> **Work item**
Whichever lines include the word "КонсультантПлюс", copy them as they appear in the data.

> **Source data**
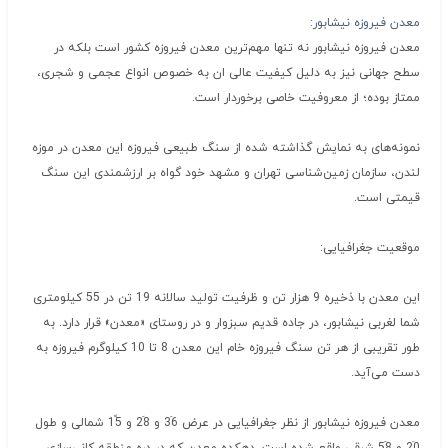
معدن فیروزه نیشابور:
معدن فیروزه نیشابور نه تنها مهم‌ترین معدن فیروزه کشور است بلکه در
سطح جهانی نیز به دلیل کیفیت عالی ان به خصوص انواع عجمی و شجری،
ممتاز بوده؛ از معروفیت خاصی برخوردار است.
نمونه‌های به نمایش گذاشته شده از سنگ طبیعی فیروزه این معدن در موزه
لندن، سازمان زمین‌شناسی تهران و مشهد خود گواه بر ارزشمندی این سنگ
قیمتی است.
موقعیت جغرافیایی:
این معدن با ذخیره 9 هزار تن و ظرفیت تولید سالانه 19 تن در 55 کیلومتری
شما لغربی نیشابور، در جاده قدیم سبزوار و در روستای «معدن» قرار دارد. به
طور تقریبی از هر تن سنگ فیروزه خام این معدن 8 تا 10 کیلوگرم فیروزه به
دست می‌آید.
معدن فیروزه نیشابور از نظر جغرافیایی در عرض 36َ و 28َ و 15ً شمالی و طول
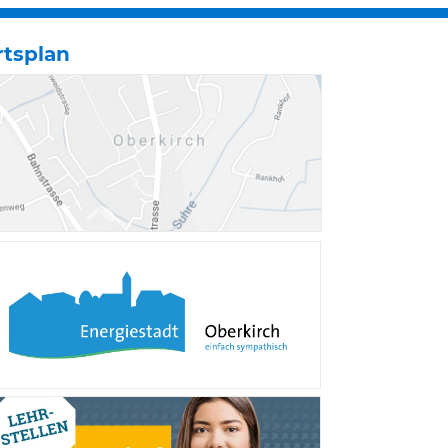
rtsplan
Verschiedene Informa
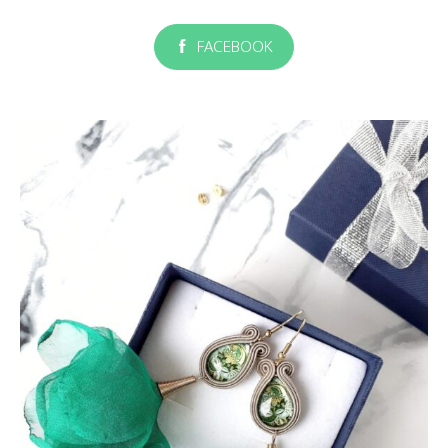
FACEBOOK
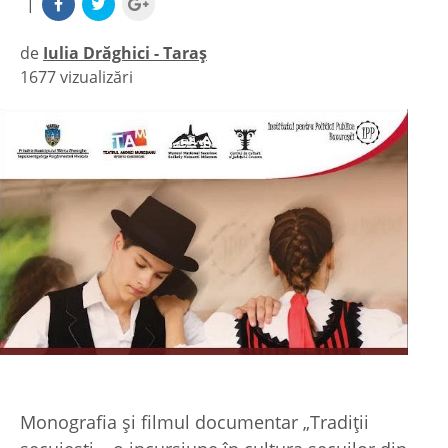
|
de
Iulia Drăghici - Taraș
1677 vizualizări
|
Monografia şi filmul documentar „Tradiţii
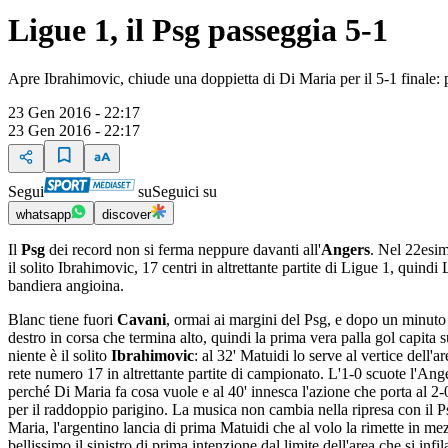
Ligue 1, il Psg passeggia 5-1
Apre Ibrahimovic, chiude una doppietta di Di Maria per il 5-1 finale:
23 Gen 2016 - 22:17
23 Gen 2016 - 22:17
Segui
su
Seguici su
whatsapp
discover
Il
Psg
dei record non si ferma neppure davanti all'
Angers
. Nel 22esi
il solito Ibrahimovic, 17 centri in altrettante partite di Ligue 1, qui
bandiera angioina.
Blanc tiene fuori
Cavani
, ormai ai margini del Psg, e dopo un minuto 
destro in corsa che termina alto, quindi la prima vera palla gol capita
niente è il solito
Ibrahimovic
: al 32' Matuidi lo serve al vertice dell'
rete numero 17 in altrettante partite di campionato. L'1-0 scuote l'Ang
perché Di Maria fa cosa vuole e al 40' innesca l'azione che porta al 2-0
per il raddoppio parigino. La musica non cambia nella ripresa con il Ps
Maria, l'argentino lancia di prima Matuidi che al volo la rimette in mez
bellissimo il sinistro di prima intenzione dal limite dell'area che si infi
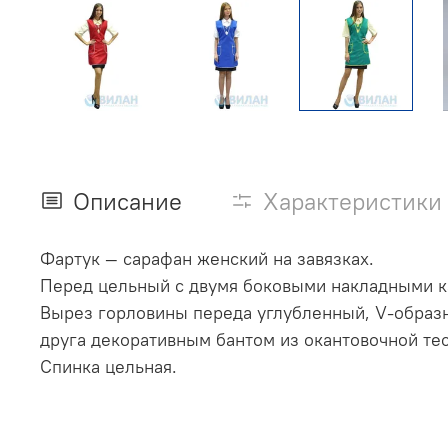
Описание
Характеристики
Фартук — сарафан женский на завязках.
Перед цельный с двумя боковыми накладными 
Вырез горловины переда углубленный, V-образн
друга декоративным бантом из окантовочной те
Спинка цельная.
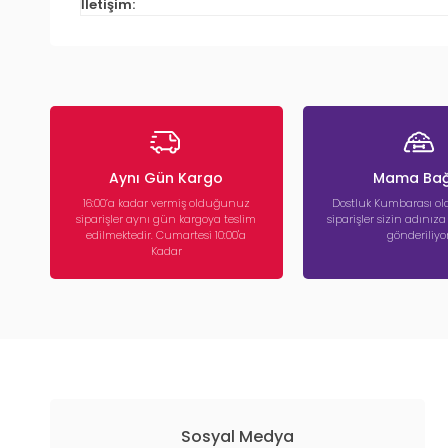
İletişim:
Aynı Gün Kargo
Mama Bağ
16:00’a kadar vermiş olduğunuz
Dostluk Kumbarası ola
siparişler aynı gün kargoya teslim
siparişler sizin adınız
edilmektedir. Cumartesi 10:00'a
gönderiliyor
Kadar
Sosyal Medya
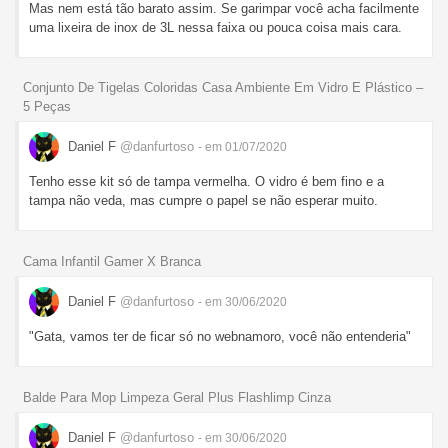
Mas nem está tão barato assim. Se garimpar você acha facilmente
uma lixeira de inox de 3L nessa faixa ou pouca coisa mais cara.
Conjunto De Tigelas Coloridas Casa Ambiente Em Vidro E Plástico –
5 Peças
Daniel F
@danfurtoso
- em 01/07/2020
Tenho esse kit só de tampa vermelha. O vidro é bem fino e a
tampa não veda, mas cumpre o papel se não esperar muito.
Cama Infantil Gamer X Branca
Daniel F
@danfurtoso
- em 30/06/2020
"Gata, vamos ter de ficar só no webnamoro, você não entenderia"
Balde Para Mop Limpeza Geral Plus Flashlimp Cinza
Daniel F
@danfurtoso
- em 30/06/2020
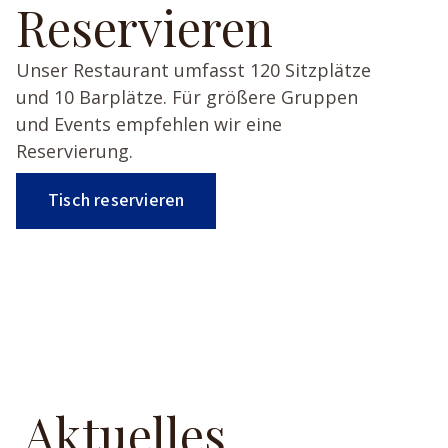
Reservieren
Unser Restaurant umfasst 120 Sitzplätze
und 10 Barplätze. Für größere Gruppen
und Events empfehlen wir eine
Reservierung.
Tisch reservieren
Aktuelles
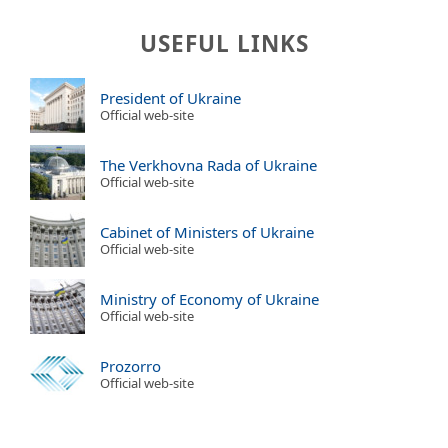
USEFUL LINKS
President of Ukraine
Official web-site
The Verkhovna Rada of Ukraine
Official web-site
Cabinet of Ministers of Ukraine
Official web-site
Ministry of Economy of Ukraine
Official web-site
Prozorro
Official web-site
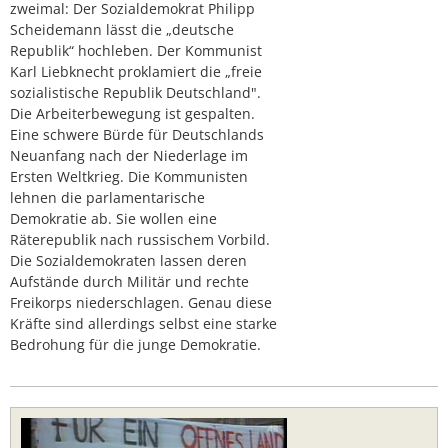
zweimal: Der Sozialdemokrat Philipp
Scheidemann lässt die „deutsche
Republik“ hochleben. Der Kommunist
Karl Liebknecht proklamiert die „freie
sozialistische Republik Deutschland".
Die Arbeiterbewegung ist gespalten.
Eine schwere Bürde für Deutschlands
Neuanfang nach der Niederlage im
Ersten Weltkrieg. Die Kommunisten
lehnen die parlamentarische
Demokratie ab. Sie wollen eine
Räterepublik nach russischem Vorbild.
Die Sozialdemokraten lassen deren
Aufstände durch Militär und rechte
Freikorps niederschlagen. Genau diese
Kräfte sind allerdings selbst eine starke
Bedrohung für die junge Demokratie.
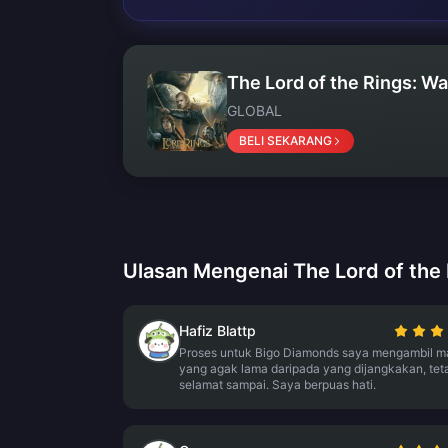
The Lord of the Rings: Wa
GLOBAL
BELI SEKARANG
Ulasan Mengenai The Lord of the 
Hafiz Blattp
Proses untuk Bigo Diamonds saya mengambil m
yang agak lama daripada yang dijangkakan, teta
selamat sampai. Saya berpuas hati.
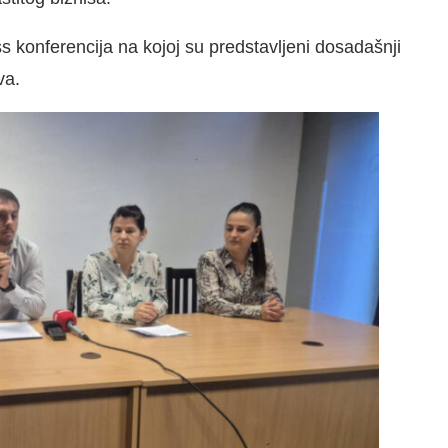
s konferencija na kojoj su predstavljeni dosadašnji
va.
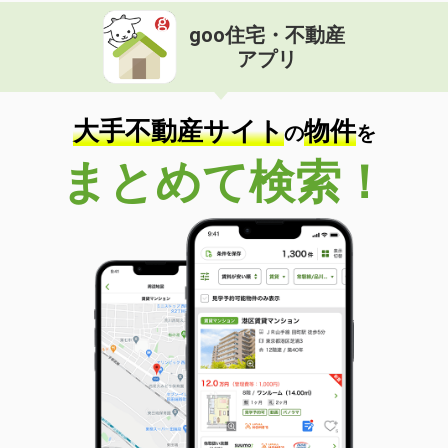
goo住宅・不動産
アプリ
大手不動産サイト
物件
の
を
まとめて検索！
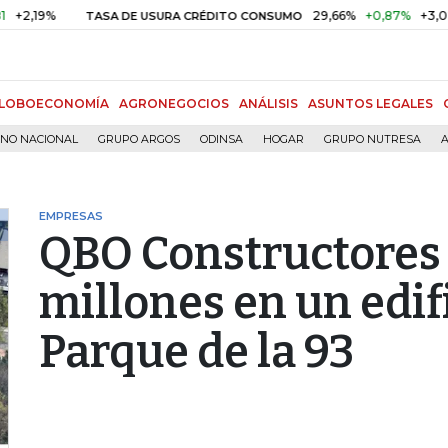
%
29,66%
+0,87%
+3,02%
TASA DE USURA CRÉDITO CONSUMO
LOBOECONOMÍA
AGRONEGOCIOS
ANÁLISIS
ASUNTOS LEGALES
RNO NACIONAL
GRUPO ARGOS
ODINSA
HOGAR
GRUPO NUTRESA
A
EMPRESAS
QBO Constructores 
millones en un edif
Parque de la 93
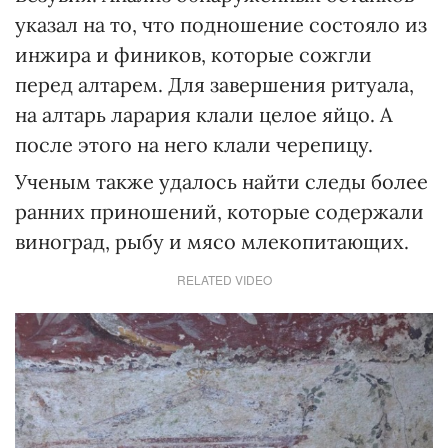
указал на то, что подношение состояло из
инжира и фиников, которые сожгли
перед алтарем. Для завершения ритуала,
на алтарь ларария клали целое яйцо. А
после этого на него клали черепицу.
Ученым также удалось найти следы более
ранних приношений, которые содержали
виноград, рыбу и мясо млекопитающих.
RELATED VIDEO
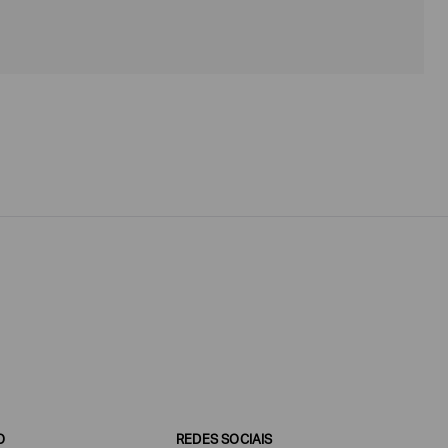
O
REDES SOCIAIS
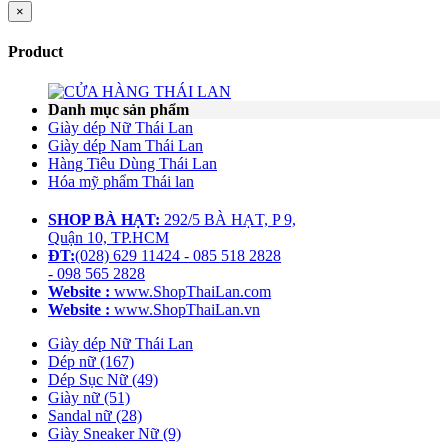
×
Product
Danh mục sản phẩm
Giày dép Nữ Thái Lan
Giày dép Nam Thái Lan
Hàng Tiêu Dùng Thái Lan
Hóa mỹ phẩm Thái lan
SHOP BÀ HẠT:
292/5 BÀ HẠT, P 9,
Quận 10, TP.HCM
ĐT:
(028) 629 11424 - 085 518 2828
- 098 565 2828
Website :
www.ShopThaiLan.com
Website :
www.ShopThaiLan.vn
Giày dép Nữ Thái Lan
Dép nữ (167)
Dép Sục Nữ (49)
Giày nữ (51)
Sandal nữ (28)
Giày Sneaker Nữ (9)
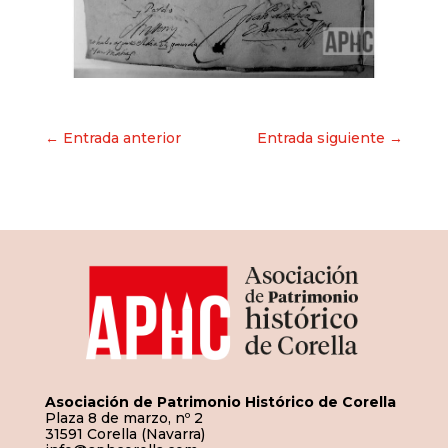
Navegación
← Entrada anterior
Entrada siguiente →
de
entradas
Asociación de Patrimonio Histórico de Corella
Plaza 8 de marzo, nº 2
31591 Corella (Navarra)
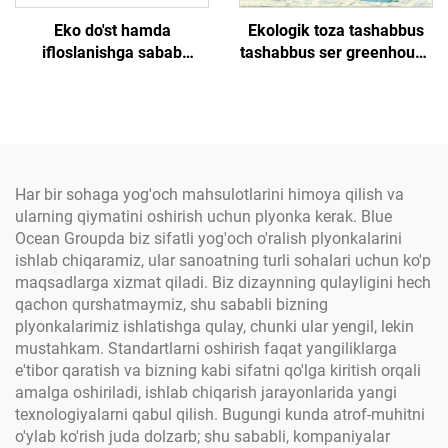
Eko do'st hamda
Ekologik toza tashabbus
ifloslanishga sabab
tashabbus ser greenhouse
bo'lmaydigan 200 mikronli
bog'dagi ser greenhouse
anti-UV qoplovchi plenka
po'lat/metall ramka bilan
bog'dorchilik uchun yashil
shishali konstruksiya
plastik material
namunalari mavjud bo'lib,
oson yig'iladi
Har bir sohaga yog'och mahsulotlarini himoya qilish va
ularning qiymatini oshirish uchun plyonka kerak. Blue
Ocean Groupda biz sifatli yog'och o'ralish plyonkalarini
ishlab chiqaramiz, ular sanoatning turli sohalari uchun ko'p
maqsadlarga xizmat qiladi. Biz dizaynning qulayligini hech
qachon qurshatmaymiz, shu sababli bizning
plyonkalarimiz ishlatishga qulay, chunki ular yengil, lekin
mustahkam. Standartlarni oshirish faqat yangiliklarga
e'tibor qaratish va bizning kabi sifatni qo'lga kiritish orqali
amalga oshiriladi, ishlab chiqarish jarayonlarida yangi
texnologiyalarni qabul qilish. Bugungi kunda atrof-muhitni
o'ylab ko'rish juda dolzarb; shu sababli, kompaniyalar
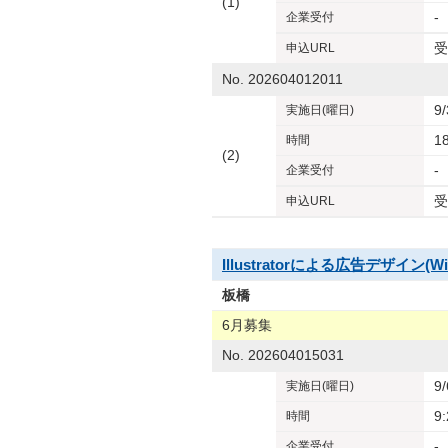
(1)
-
企業
受付
受
申込URL
No. 202604012011
9
実施日
(曜日)
1
時間
(2)
-
企業
受付
受
申込URL
Illustratorによる広告デザイン(W
板橋
6月募集
No. 202604015031
9
実施日
(曜日)
9
時間
-
企業
受付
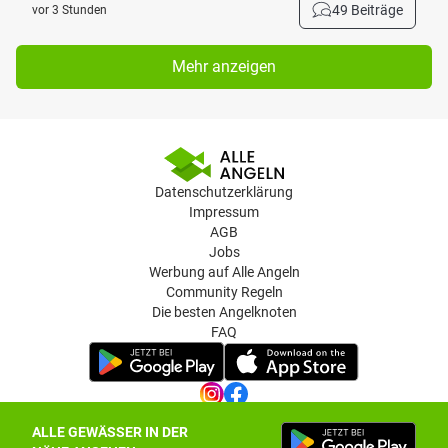
49 Beiträge
vor 3 Stunden
Mehr anzeigen
Datenschutzerklärung
Impressum
AGB
Jobs
Werbung auf Alle Angeln
Community Regeln
Die besten Angelknoten
FAQ
ALLE GEWÄSSER IN DER
Datenschutz-Einstellungen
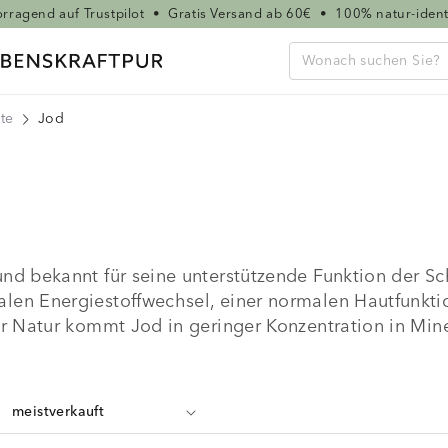
rragend auf Trustpilot
•
Gratis Versand ab 60€
•
100% natur-ident
te
Jod
d bekannt für seine unterstützende Funktion der Sch
en Energiestoffwechsel, einer normalen Hautfunkti
r Natur kommt Jod in geringer Konzentration in Mine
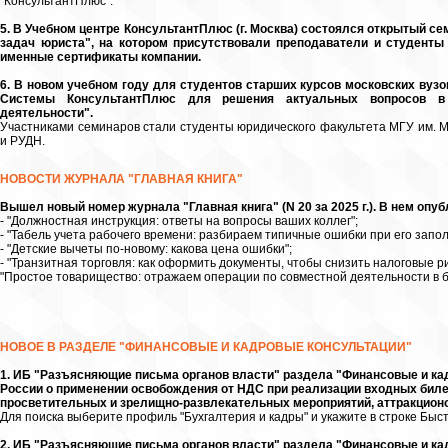
"КонсультантПлюс".
5. В Учебном центре КонсультантПлюс (г. Москва) состоялся открытый 
задач юриста", на котором присутствовали преподаватели и студенты
именные сертификаты компании.
6. В новом учебном году для студентов старших курсов московских вуз
Системы КонсультантПлюс для решения актуальных вопросов в о
деятельности".
Участниками семинаров стали студенты юридического факультета МГУ им. М
и РУДН.
НОВОСТИ ЖУРНАЛА "ГЛАВНАЯ КНИГА"
Вышел новый номер журнала "Главная книга" (N 20 за 2025 г.). В нем о
- "Должностная инструкция: ответы на вопросы ваших коллег";
- "Табель учета рабочего времени: разбираем типичные ошибки при его запо
- "Детские вычеты по-новому: какова цена ошибки";
- "Транзитная торговля: как оформить документы, чтобы снизить налоговые ри
"Простое товарищество: отражаем операции по совместной деятельности в бу
НОВОЕ В РАЗДЕЛЕ "ФИНАНСОВЫЕ И КАДРОВЫЕ КОНСУЛЬТАЦИИ"
1. ИБ "Разъясняющие письма органов власти" раздела "Финансовые и к
России о применении освобождения от НДС при реализации входных биле
просветительных и зрелищно-развлекательных мероприятий, аттракционо
Для поиска выберите профиль "Бухгалтерия и кадры" и укажите в строке Быст
2. ИБ "Разъясняющие письма органов власти" раздела "Финансовые и к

> **Response to the exercise**
"КонсультантПлюс".
5. В Учебном центре КонсультантПлюс (г. Москва) состоялся открытый 
Системы КонсультантПлюс для решения актуальных вопросов в о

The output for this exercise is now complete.